**Overview**

In this notebook, we cover how to implement a `PromptScorer`. To guide our example, let's imagine we have a customer support chatbot and want to evaluate whether its responses are polite/positive.

`PromptScorers` are powerful LLM-based scorers that are analogous to [LLM Judges](https://arxiv.org/abs/2306.05685). You can use Judgment to create custom LLM judges that are best suited to your specific evaluation case! Before you try implementing an LLM judge, you should check if any ready-made Judgment scorers already fit your evaluation needs.

With that, let's break down the `PromptScorer` class. 

In [None]:
import sys 
sys.path.append("./judgeval")  # root of judgeval

from dotenv import load_dotenv
load_dotenv()

from judgeval.judgment_client import JudgmentClient
from judgeval.data import Example
from judgeval.judges import TogetherJudge
from judgeval.scorers import PromptScorer
import nest_asyncio

# This allows us to run async code in notebooks
nest_asyncio.apply()

qwen = TogetherJudge()

**Building our custom prompt scorer**

Every prompt scorer that inherits from the `PromptScorer` class must implement the `build_measure_prompt()` class method. This method takes an `Example` and creates a prompt for the LLM judge based on the data. The only constraint is that the prompt must dictate that the judge produce a JSON in its answer with two fields: `score` and `reason`. These can be used in our `check_success()` method later!

Since we're trying to evaluate the sentiment of our chatbot's responses, let's have our judge examine a question and the answer produced by our chatbot. Then the judge will determine whether the chatbot's response was positive or negative.

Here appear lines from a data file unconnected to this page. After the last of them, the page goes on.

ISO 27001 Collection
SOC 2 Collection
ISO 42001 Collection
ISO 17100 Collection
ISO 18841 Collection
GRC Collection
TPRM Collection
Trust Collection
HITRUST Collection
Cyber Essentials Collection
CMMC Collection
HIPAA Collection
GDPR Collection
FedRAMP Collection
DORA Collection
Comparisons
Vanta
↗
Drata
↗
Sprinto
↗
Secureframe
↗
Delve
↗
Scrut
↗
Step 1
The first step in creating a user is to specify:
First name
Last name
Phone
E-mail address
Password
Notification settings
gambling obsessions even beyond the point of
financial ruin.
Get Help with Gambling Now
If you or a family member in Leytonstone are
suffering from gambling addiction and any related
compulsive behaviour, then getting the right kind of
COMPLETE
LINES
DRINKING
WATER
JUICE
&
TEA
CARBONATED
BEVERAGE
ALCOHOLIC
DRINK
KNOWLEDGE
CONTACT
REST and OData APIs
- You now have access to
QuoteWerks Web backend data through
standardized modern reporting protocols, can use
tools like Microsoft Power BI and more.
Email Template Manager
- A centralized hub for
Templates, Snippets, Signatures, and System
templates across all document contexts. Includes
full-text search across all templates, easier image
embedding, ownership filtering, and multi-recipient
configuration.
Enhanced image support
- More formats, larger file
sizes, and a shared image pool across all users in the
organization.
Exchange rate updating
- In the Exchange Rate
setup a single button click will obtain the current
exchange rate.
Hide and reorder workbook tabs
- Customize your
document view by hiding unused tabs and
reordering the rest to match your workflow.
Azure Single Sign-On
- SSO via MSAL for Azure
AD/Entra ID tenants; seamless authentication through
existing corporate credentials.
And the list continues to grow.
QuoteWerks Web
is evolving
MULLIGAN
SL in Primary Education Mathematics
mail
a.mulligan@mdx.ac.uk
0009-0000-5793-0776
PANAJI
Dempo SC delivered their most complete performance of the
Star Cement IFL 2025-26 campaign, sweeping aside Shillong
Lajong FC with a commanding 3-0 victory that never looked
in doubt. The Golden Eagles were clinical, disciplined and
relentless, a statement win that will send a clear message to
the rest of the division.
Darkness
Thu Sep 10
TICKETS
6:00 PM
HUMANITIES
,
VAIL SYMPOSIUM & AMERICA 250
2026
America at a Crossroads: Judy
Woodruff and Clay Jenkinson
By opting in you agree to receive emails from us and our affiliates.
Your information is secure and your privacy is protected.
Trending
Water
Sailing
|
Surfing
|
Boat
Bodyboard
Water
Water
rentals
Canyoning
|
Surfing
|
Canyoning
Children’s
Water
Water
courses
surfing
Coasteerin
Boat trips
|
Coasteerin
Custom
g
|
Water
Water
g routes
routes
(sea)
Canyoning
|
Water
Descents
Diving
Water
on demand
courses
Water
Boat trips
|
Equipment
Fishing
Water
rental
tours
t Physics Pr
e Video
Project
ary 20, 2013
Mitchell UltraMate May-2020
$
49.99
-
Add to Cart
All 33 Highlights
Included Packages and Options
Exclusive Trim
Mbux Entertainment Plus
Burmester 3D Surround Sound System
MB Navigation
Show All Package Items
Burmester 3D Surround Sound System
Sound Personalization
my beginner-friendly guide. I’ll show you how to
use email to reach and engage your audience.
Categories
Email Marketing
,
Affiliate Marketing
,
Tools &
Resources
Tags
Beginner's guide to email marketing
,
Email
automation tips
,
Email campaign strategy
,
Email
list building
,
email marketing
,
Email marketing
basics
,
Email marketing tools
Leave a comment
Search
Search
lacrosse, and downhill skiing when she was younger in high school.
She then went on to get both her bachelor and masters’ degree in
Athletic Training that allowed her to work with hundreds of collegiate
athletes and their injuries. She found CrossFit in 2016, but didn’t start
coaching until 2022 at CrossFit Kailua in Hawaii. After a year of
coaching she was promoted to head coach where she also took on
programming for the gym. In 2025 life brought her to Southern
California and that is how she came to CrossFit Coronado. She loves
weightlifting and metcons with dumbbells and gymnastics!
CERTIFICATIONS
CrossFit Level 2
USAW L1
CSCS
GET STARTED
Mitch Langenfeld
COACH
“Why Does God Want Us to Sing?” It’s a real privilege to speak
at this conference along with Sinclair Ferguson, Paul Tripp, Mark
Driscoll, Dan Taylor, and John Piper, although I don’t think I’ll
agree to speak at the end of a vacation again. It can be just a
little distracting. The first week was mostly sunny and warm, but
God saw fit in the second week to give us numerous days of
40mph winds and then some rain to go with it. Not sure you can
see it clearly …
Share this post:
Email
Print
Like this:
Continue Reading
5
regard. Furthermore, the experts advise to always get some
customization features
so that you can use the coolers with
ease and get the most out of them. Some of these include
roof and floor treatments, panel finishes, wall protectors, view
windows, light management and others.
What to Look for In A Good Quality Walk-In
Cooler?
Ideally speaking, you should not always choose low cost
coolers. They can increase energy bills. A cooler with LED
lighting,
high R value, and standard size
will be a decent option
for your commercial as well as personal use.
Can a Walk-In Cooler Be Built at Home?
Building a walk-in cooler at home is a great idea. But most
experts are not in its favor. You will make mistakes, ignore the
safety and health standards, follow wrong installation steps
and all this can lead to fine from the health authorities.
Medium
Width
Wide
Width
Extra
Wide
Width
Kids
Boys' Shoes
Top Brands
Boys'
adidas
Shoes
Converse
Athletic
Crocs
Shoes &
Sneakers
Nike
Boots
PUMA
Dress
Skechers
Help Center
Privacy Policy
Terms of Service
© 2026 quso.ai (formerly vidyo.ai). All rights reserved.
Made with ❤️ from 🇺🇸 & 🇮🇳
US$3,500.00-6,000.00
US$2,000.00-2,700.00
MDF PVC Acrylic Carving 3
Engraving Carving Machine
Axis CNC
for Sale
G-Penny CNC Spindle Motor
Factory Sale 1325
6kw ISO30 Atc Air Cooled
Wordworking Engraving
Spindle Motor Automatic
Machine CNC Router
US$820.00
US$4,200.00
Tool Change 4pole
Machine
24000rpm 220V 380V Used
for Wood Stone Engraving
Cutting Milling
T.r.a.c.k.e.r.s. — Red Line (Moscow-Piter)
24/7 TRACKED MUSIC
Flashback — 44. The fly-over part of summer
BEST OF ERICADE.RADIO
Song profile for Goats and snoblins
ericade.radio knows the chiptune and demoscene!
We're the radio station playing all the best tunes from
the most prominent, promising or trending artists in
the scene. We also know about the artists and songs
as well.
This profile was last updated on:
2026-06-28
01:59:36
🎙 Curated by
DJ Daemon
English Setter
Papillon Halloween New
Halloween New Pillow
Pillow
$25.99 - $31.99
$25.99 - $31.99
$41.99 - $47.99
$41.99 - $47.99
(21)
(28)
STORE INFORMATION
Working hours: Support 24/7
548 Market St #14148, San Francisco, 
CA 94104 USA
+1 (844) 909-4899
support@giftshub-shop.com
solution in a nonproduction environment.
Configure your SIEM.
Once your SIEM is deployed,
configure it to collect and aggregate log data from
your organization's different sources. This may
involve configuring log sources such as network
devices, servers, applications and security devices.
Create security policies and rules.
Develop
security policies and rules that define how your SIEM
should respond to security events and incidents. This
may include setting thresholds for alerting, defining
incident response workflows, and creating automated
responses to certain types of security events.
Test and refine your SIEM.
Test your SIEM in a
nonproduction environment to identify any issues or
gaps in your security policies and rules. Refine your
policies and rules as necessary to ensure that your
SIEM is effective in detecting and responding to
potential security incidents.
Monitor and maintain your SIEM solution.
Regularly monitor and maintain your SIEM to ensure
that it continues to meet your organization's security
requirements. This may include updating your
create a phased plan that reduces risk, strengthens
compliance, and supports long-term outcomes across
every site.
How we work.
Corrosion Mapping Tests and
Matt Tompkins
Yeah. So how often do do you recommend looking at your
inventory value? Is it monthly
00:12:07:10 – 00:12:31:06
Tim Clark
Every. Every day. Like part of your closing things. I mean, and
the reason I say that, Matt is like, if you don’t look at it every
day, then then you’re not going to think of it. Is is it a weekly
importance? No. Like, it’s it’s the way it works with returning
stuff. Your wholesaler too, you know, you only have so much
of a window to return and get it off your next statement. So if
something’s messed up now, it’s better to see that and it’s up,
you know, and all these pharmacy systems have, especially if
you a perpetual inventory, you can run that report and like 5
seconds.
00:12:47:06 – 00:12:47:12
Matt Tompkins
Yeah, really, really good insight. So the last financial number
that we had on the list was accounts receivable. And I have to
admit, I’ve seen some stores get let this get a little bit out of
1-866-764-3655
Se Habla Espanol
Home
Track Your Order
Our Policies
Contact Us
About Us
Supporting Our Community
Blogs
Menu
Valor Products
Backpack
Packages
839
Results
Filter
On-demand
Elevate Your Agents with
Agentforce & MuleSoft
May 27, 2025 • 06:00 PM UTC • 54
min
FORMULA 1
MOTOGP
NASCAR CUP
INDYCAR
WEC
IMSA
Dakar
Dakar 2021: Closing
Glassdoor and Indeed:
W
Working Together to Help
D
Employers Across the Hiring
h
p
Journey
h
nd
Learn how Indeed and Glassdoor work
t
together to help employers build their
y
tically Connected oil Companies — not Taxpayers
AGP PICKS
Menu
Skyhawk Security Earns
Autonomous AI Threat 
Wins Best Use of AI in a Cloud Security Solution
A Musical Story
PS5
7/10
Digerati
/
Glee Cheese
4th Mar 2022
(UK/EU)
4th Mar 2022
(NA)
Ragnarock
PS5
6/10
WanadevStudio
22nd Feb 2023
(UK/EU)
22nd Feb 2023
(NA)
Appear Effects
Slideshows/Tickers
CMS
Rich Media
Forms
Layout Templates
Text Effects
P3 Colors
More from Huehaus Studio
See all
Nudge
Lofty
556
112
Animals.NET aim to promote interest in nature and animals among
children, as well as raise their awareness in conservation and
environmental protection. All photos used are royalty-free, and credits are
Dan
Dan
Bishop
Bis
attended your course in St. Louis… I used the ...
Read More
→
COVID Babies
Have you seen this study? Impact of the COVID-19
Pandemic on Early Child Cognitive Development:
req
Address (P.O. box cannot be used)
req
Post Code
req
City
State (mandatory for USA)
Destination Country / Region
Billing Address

Lastly, we must implment the `check_success()` class method. This method determines whether a single `Example` is successful if treated as a test case. In our case, we want our chatbot to respond with neutral or positive sentiment (never negative!). 

In [2]:
class SentimentScorer(PromptScorer):
    """
    Detects negative sentiment (angry, sad, upset, etc.) in a response
    """
    def __init__(
        self, 
        name="Sentiment Scorer", 
        threshold=0.5, 
        model=qwen, 
        include_reason=True, 
        async_mode=True, 
        strict_mode=False, 
        verbose_mode=False
        ):
        super().__init__(
            name=name,
            threshold=threshold,
            model=model,
            include_reason=include_reason,
            async_mode=async_mode,
            strict_mode=strict_mode,
            verbose_mode=verbose_mode,
        )
        self.score = 0.0

    def build_measure_prompt(self, example: Example):
        SYSTEM_ROLE = (
            'You are a great judge of emotional intelligence. You understand the feelings ' 
            'and intentions of others. You will be tasked with judging whether the following '
            'response is negative (sad, angry, upset) or not. After deciding whether the '
            'response is negative or not, you will be asked to provide a brief, 1 sentence-long reason for your decision.'
            'You should score the response based on a 1 to 5 scale, where 1 is not negative and '
            '5 is very negative. Please end your response in the following JSON format: {"score": <score>, "reason": <reason>}'
                  )
        return [
            {"role": "system", "content": SYSTEM_ROLE},
            {"role": "user", "content": f"Response: {example.actual_output}\n\nYour judgment: "}
        ] 

    def success_check(self):
        POSITIVITY_THRESHOLD = 3  # we want all model responses to be somewhat positive in tone
        return self.score <= POSITIVITY_THRESHOLD


**Trying out our scorer**

That's it! We can now run our prompt scorer on some examples and see how it does!

In [None]:
pos_example = Example(
    input="What's the store return policy?",
    actual_output="Our return policy is wonderful! You may return any item within 30 days of purchase for a full refund.",
)

scorer = SentimentScorer()

client = JudgmentClient()
results = client.run_evaluation(
    [pos_example],
    [scorer],
    model="QWEN"
) 
print(results)


**Your Turn**

Now that we've seen how to implement a prompt scorer, try adapting it to your use case! Good luck!